Sundance Film Festivali’nde görücüye çıktıktan sonra büyük ses getirmiş ve gittiği her festivalde seyircileri etkilemiş olan Ryan Coogler’in ilk yönetmenlik denemesi olan Fruitvale Station, aslında sinema kuralları çerçevesinde incelendiğinde ortalama bir film. Oscar Grant’ın tren istasyonunda polisler tarafından fiziksel şiddet gördükten sonra vurulma anının trenden cep telefonuyla çekilen görüntüleriyle başlayan film, henüz ilk dakikadan seyirciyi kendisine çekmeyi başarıyor; konuyu daha önceden bilmeyen bir seyirci için o görüntüler yetiyor ancak devamında seyirciyi doyuracak herhangi bir içerik bulmak zor. Ryan Coogler film boyunca Oscar Grant’ın hayattaki son günüyle ilgileniyor ve kızıyla, sevdiği kadınla, annesiyle olan ilişkilerini sakin bir üslupla anlatıyor. Daha sonra Oscar Grant’ın geçmişte yasa dışı işler yapsa dahi artık iyi bir insan olduğuna, hatta ailesini ayakta tutmak ve kızına güzel bir gelecek inşa etmek adına aldığı kararlara şahit oluyoruz, yaralı bir köpeği yoldan kaldırıp kaldırıma taşımasını, süpermarkette ne tip balık kızartacağını bilmeyen kadına yardım edişini izliyoruz. Bütün bunlar Oscar Grant’ı sevmemize ve onla empati kurmamıza sebep oluyor ve filmin sonunda polislerin sahneye çıkıp sorgusuz sualsiz şiddete başvurmasıyla başlayan malum sahneye geliyoruz. Yönetmen Coogler’ın sade bir şekilde geliştirdiği hikayedeki en büyük hata da başlangıç ile son arasında filmin genelini kapsayan yerde yapılmış oluyor. Çünkü Oscar Grant’ın karakter olarak nasıl biri olduğu tabii ki de önemli ancak ona ‘iyi bir aile babası olacaktı, eski yasa dışı işlerini bırakacaktı’ misyonu yüklemek kadar gereksiz bir çabası içerisine girmesi Fruitvale Station’ın değerini düşürüyor. Polis şiddetinin haksızlığını pekiştirmek için Oscar’a ihtiyacı yok filmin, eğer Oscar hala uyuşturucu satıcısı satıyor olsaydı ya da kızını sevmeyen bir baba olsaydı dahi filmin sonunda polisin silahıyla vurulması olayın şiddetini değiştirmeyecekti. Bu yüzden Oscar’ın ölmeden önceki pozitif seçimleriyle ilgilenmekten çok ülkedeki polis yönetiminin çürümüşlüğü üzerine Oscar’ın hikayesiyle paralel bir hikaye daha anlatabilseydi eğer, işte o zaman eleştirel kimliğini daha iyi yansıtan bir film ortaya çıkabilirdi.

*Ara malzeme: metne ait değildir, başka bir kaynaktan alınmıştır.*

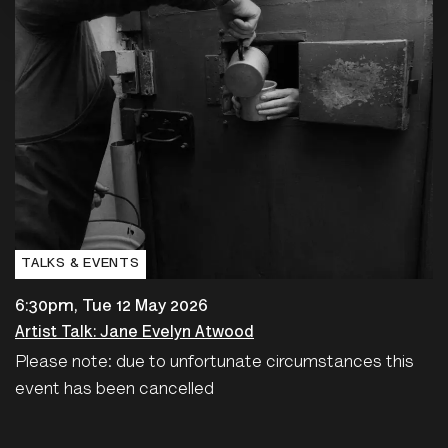
TALKS & EVENTS
6:30pm, Tue 12 May 2026
Artist Talk: Jane Evelyn Atwood
Please note: due to unfortunate circumstances this
event has been cancelled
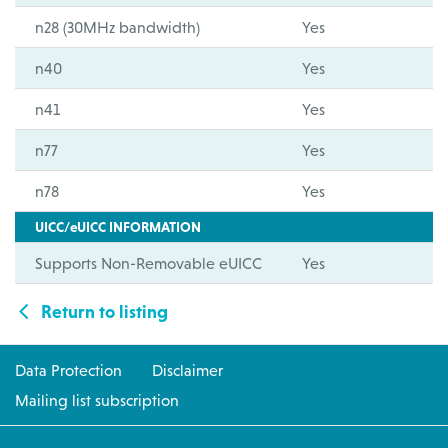
n28 (30MHz bandwidth)
Yes
n40
Yes
n41
Yes
n77
Yes
n78
Yes
UICC/eUICC INFORMATION
Supports Non-Removable eUICC
Yes
Return to listing
Data Protection
Disclaimer
Mailing list subscription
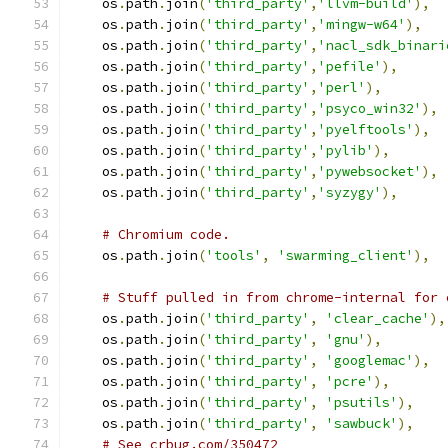
    os
.
path
.
join
(
'third_party'
,
'llvm-build'
),
    os
.
path
.
join
(
'third_party'
,
'mingw-w64'
),
    os
.
path
.
join
(
'third_party'
,
'nacl_sdk_binari
    os
.
path
.
join
(
'third_party'
,
'pefile'
),
    os
.
path
.
join
(
'third_party'
,
'perl'
),
    os
.
path
.
join
(
'third_party'
,
'psyco_win32'
),
    os
.
path
.
join
(
'third_party'
,
'pyelftools'
),
    os
.
path
.
join
(
'third_party'
,
'pylib'
),
    os
.
path
.
join
(
'third_party'
,
'pywebsocket'
),
    os
.
path
.
join
(
'third_party'
,
'syzygy'
),
# Chromium code.
    os
.
path
.
join
(
'tools'
,
'swarming_client'
),
# Stuff pulled in from chrome-internal for 
    os
.
path
.
join
(
'third_party'
,
'clear_cache'
),
    os
.
path
.
join
(
'third_party'
,
'gnu'
),
    os
.
path
.
join
(
'third_party'
,
'googlemac'
),
    os
.
path
.
join
(
'third_party'
,
'pcre'
),
    os
.
path
.
join
(
'third_party'
,
'psutils'
),
    os
.
path
.
join
(
'third_party'
,
'sawbuck'
),
# See crbug.com/350472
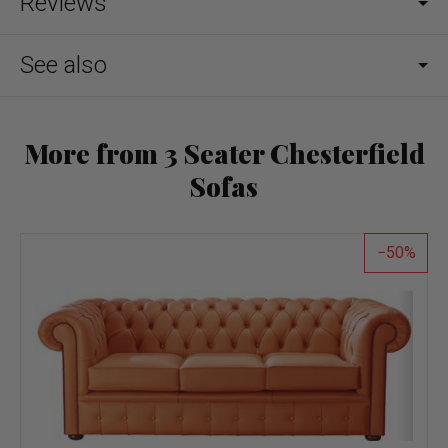
Reviews
See also
More from 3 Seater Chesterfield
Sofas
50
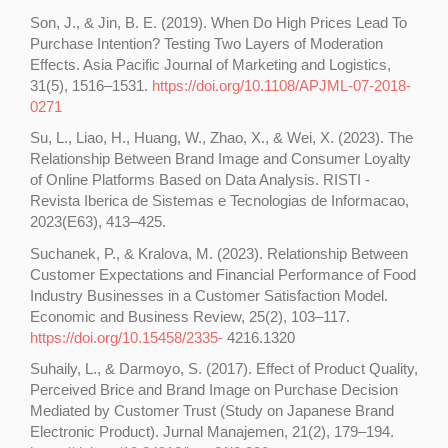
Son, J., & Jin, B. E. (2019). When Do High Prices Lead To
Purchase Intention? Testing Two Layers of Moderation
Effects. Asia Pacific Journal of Marketing and Logistics,
31(5), 1516–1531.
https://doi.org/10.1108/APJML-07-2018-
0271
Su, L., Liao, H., Huang, W., Zhao, X., & Wei, X. (2023). The
Relationship Between Brand Image and Consumer Loyalty
of Online Platforms Based on Data Analysis. RISTI -
Revista Iberica de Sistemas e Tecnologias de Informacao,
2023(E63), 413–425.
Suchanek, P., & Kralova, M. (2023). Relationship Between
Customer Expectations and Financial Performance of Food
Industry Businesses in a Customer Satisfaction Model.
Economic and Business Review, 25(2), 103–117.
https://doi.org/10.15458/2335-
4216.1320
Suhaily, L., & Darmoyo, S. (2017). Effect of Product Quality,
Perceived Brice and Brand Image on Purchase Decision
Mediated by Customer Trust (Study on Japanese Brand
Electronic Product). Jurnal Manajemen, 21(2), 179–194.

Başrollerini Chronicle filminden hatırladığımız Michael B. Jordan ile Be Kind Rewind filminde oynayan Melonie Diaz’ın paylaştığı filmde Oscar Grant’ın annesi rolünde de Octavia Spencer’i görüyoruz. Filmin izlenilirliğini bir kat daha arttıran başarılı oyunculukların yürek burkan hikayeyle birleşmesiyle bir kez daha ‘polis’ olgusunu tartışmaya açıyor Fruitvale Station. 2013’ün en dikkat çeken festival filmini izlemek ve izledikten sonra konuyu ülkemizin gündeminde de olan polis şiddetiyle karşılaştırmak isteyenlere tavsiye edilir.
Not: Oscar Grant’ı öldüren polis memurunun şok tabancası yerine yanlışlıkla gerçek silahını ateşlediğini söyleyip 11 ay ceza alması bile filmde tek cümleyle geçiştirilemeyecek bir ‘sehven adam öldürme’ klasiğidir.